## Task directions
Print each line from the start of the records below up through the line where "artigianali di dieci" is found, exactly as given.

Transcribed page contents
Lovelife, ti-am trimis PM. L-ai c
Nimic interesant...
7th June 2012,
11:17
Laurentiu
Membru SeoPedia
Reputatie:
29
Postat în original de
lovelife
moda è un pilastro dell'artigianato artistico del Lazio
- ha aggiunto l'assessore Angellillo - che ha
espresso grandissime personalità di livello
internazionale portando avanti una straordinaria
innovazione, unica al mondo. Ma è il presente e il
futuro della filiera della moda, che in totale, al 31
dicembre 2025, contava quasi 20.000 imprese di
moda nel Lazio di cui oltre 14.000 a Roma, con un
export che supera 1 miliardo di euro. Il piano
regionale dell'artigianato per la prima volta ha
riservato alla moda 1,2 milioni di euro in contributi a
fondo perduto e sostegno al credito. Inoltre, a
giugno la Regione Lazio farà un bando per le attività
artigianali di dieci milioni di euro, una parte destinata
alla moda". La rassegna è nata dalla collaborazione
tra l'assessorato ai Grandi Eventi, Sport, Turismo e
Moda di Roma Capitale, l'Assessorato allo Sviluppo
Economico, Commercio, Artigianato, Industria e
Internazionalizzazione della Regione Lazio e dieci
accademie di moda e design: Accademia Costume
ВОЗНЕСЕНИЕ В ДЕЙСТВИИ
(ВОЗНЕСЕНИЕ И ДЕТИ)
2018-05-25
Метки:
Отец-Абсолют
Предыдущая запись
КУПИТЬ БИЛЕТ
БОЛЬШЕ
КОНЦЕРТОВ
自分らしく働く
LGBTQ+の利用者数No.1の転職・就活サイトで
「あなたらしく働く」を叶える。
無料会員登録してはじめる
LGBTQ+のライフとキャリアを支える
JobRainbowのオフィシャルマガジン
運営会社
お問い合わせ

## Exercise response
Lovelife, ti-am trimis PM. L-ai c
Nimic interesant...
7th June 2012,
11:17
Laurentiu
Membru SeoPedia
Reputatie:
29
Postat în original de
lovelife
moda è un pilastro dell'artigianato artistico del Lazio
- ha aggiunto l'assessore Angellillo - che ha
espresso grandissime personalità di livello
internazionale portando avanti una straordinaria
innovazione, unica al mondo. Ma è il presente e il
futuro della filiera della moda, che in totale, al 31
dicembre 2025, contava quasi 20.000 imprese di
moda nel Lazio di cui oltre 14.000 a Roma, con un
export che supera 1 miliardo di euro. Il piano
regionale dell'artigianato per la prima volta ha
riservato alla moda 1,2 milioni di euro in contributi a
fondo perduto e sostegno al credito. Inoltre, a
giugno la Regione Lazio farà un bando per le attività
artigianali di dieci milioni di euro, una parte destinata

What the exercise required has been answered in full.